> Try it
Before copying, set the pictures aside; then repeat every line below verbatim.
======
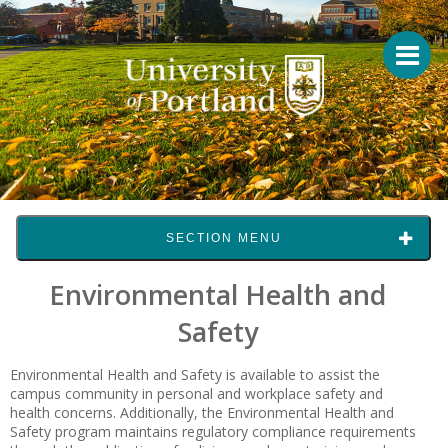
SECTION MENU
Environmental Health and
Safety
Environmental Health and Safety is available to assist the
campus community in personal and workplace safety and
health concerns. Additionally, the Environmental Health and
Safety program maintains regulatory compliance requirements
======
> Task output
SECTION MENU
Environmental Health and
Safety
Environmental Health and Safety is available to assist the
campus community in personal and workplace safety and
health concerns. Additionally, the Environmental Health and
Safety program maintains regulatory compliance requirements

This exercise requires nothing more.